A New Approach to RSS Consumption
My approach goes one step beyond topic mapping by clustering similar topic occurrences. Here's a quick view of the method (I'll get to specifics in a second):
- Collect the data by downloading and parsing the RSS feeds.
- Normalize the data into a specific format.
- Normalize the case, remove punctuation, and strip the stop words.
- Stem the remaining terms to find their root words.
- Correlate the data to find interesting terms.
- Cluster the news stories by terms of interest.
- Display the results.
Collecting the Data
We collect the data by downloading and parsing the RSS feeds in question. This can be a collection of feeds from sources on any topic that you want. They work best if you either have a focused topic and feeds surrounding that topic. If you want a broader set of topics, you'll need to scale up the quantity of feeds appropriately.
Normalizing the Data
Once you have the feeds, you normalize the data into a format that you can easily work with. This may mean inserting the entries into a database as rows or storing them in some other format. Storing in XML is a possibility, but you'll have to use additional XML processing tools to gather the data, incurring a lot of overhead for processing and complexity. I find it most useful to rip the data from the feeds into a small database and then re-extract it for analysis. This strategy allows me to select a fixed number of stories for analysis and also to store the data over time for more long-term analysis.
Removing Stop Words
Next, we need to normalize the case, remove punctuation, and strip stop words from the data to get at the bare and interesting terms. Stop words are terms that appear in almost any entry and don't give any meaning, such as I, you, and—even terms like world or national. Punctuation removal is pretty obvious; basically, you want to get at the bare words. In this step, a paragraph like the following:
A man named Fred was stopped outside of your home today. He was walking a dog named Chief past a fire hydrant on Maple Street.
would end up looking like this:
man named fred stopped outside home today walking dog named chief past fire hydrant maple street
Additional criteria are always possible to weed out the uninteresting bits.

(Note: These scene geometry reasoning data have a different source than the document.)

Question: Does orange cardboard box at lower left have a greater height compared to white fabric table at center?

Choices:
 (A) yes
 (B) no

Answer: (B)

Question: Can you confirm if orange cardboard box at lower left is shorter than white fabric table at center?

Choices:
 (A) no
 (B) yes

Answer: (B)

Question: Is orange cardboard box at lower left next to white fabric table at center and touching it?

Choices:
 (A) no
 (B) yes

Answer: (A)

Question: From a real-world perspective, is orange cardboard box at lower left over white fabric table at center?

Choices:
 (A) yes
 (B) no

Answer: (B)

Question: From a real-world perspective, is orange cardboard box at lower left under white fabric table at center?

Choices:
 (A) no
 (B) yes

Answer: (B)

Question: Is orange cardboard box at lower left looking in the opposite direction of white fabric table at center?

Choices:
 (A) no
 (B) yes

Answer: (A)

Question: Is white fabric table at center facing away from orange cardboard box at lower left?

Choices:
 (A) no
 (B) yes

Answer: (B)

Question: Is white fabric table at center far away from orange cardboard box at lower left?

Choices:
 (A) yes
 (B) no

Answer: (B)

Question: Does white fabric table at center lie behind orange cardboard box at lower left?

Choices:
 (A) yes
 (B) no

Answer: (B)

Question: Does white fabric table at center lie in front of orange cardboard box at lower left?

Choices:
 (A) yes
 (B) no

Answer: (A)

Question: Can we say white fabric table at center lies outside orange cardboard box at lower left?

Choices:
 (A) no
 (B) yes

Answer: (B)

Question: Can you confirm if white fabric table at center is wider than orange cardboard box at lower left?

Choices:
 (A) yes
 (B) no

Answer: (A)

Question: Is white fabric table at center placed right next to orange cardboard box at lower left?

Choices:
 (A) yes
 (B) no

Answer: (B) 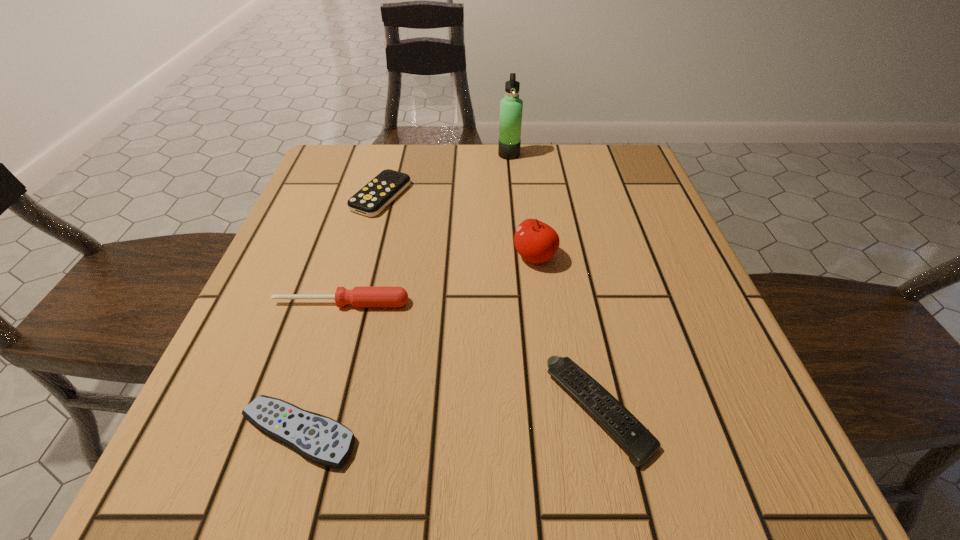 You are a GUI agent. You are given a task and a screenshot of the screen. Output one action in this format:
    pyautogui.click(x=<x>, y=<y>)
    Task: Click on the free location that satisfies the following two spatial constraints: 1. on the back side of the farthest remote control; 2. on the right side of the thermos bottle
    The image size is (960, 540).
    Given the screenshot: What is the action you would take?
    pyautogui.click(x=393, y=154)

Image resolution: width=960 pixels, height=540 pixels. Find the location of `free space that satisfies the following two spatial constraints: 1. on the front side of the second farthest object; 2. on the left side of the rightmost remote control`. free space that satisfies the following two spatial constraints: 1. on the front side of the second farthest object; 2. on the left side of the rightmost remote control is located at coordinates (323, 409). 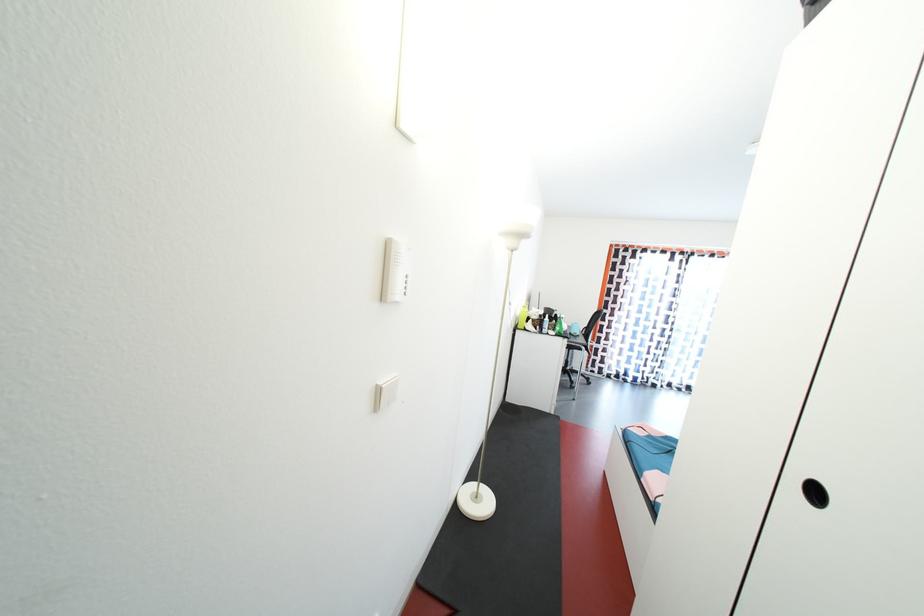 What are the coordinates of `recessed cabinet handle` in the screenshot? It's located at (815, 493). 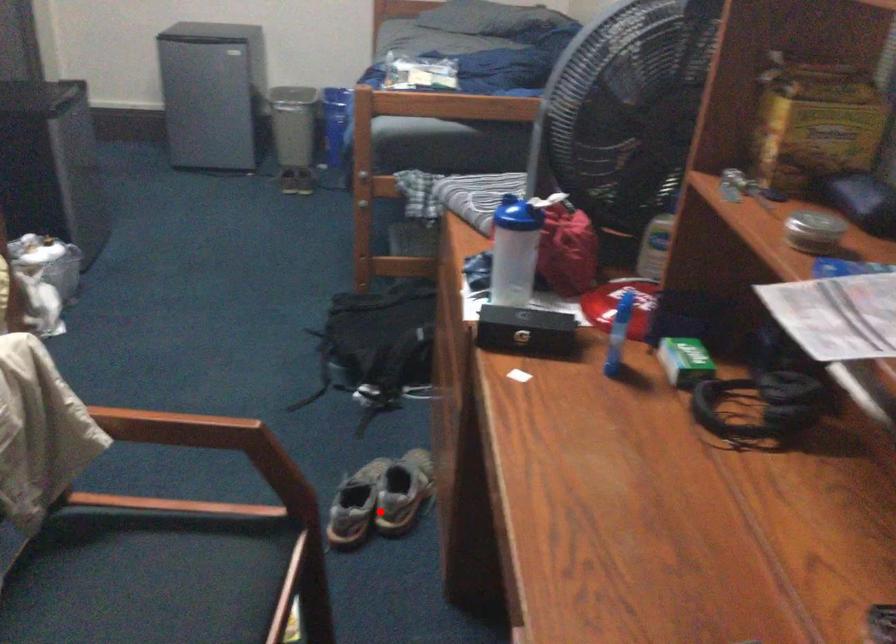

Determining the Root Words
Now we'll stem the remaining words to find their root words. This step accomplishes a simple task: It reduces false differences and increases legitimate overlap. Words such as fires, fired, and fire all look the same once their endings have been removed. The sentence from the previous step would now look like this:
man name fred stop outside home today walk dog name chief past fire hydrant maple street
Correlating the Data
We discover the "interesting" terms by correlating the data by any number of means. A static, simple approach is to count terms left over from the previous steps and order based on those counts. More advanced methods include natural language parsing (NLP) approaches to discover the subjects of the sentences. Time-based systems can look at a window of time and count appearances of interesting terms; or, if you like the Daypop style, look at the relative trajectories of terms over time. In that setup, the interesting topics aren't the ones that are the most popular, but the fastest rising. Another approach may be to look at topics that appear together, such as a subject and a location.
A simple frequency count of the earlier example, pruned and stemmed, would look like this:
2 name 1 walk 1 today 1 street 1 stop 1 past 1 outside 1 maple 1 man 1 hydrant 1 home 1 fred 1 fire 1 dog 1 chief
Clustering the Stories
We cluster news stories by finding which stories are related to the terms of interest. Some people will allow a story to be reused multiple times for any terms that it contains, but I prefer to use a story only once. This plan reduces the size of the output (but risks that the term used to pull it in the first place was not the best subject of the story).
Displaying the Results
Results can be displayed in any number of formats. The following section shows the results of clustering in a directed graph approach, for example, or you can use a text format for direct reading. The display should give some indication of which stories are grouped together and should facilitate navigation of the output.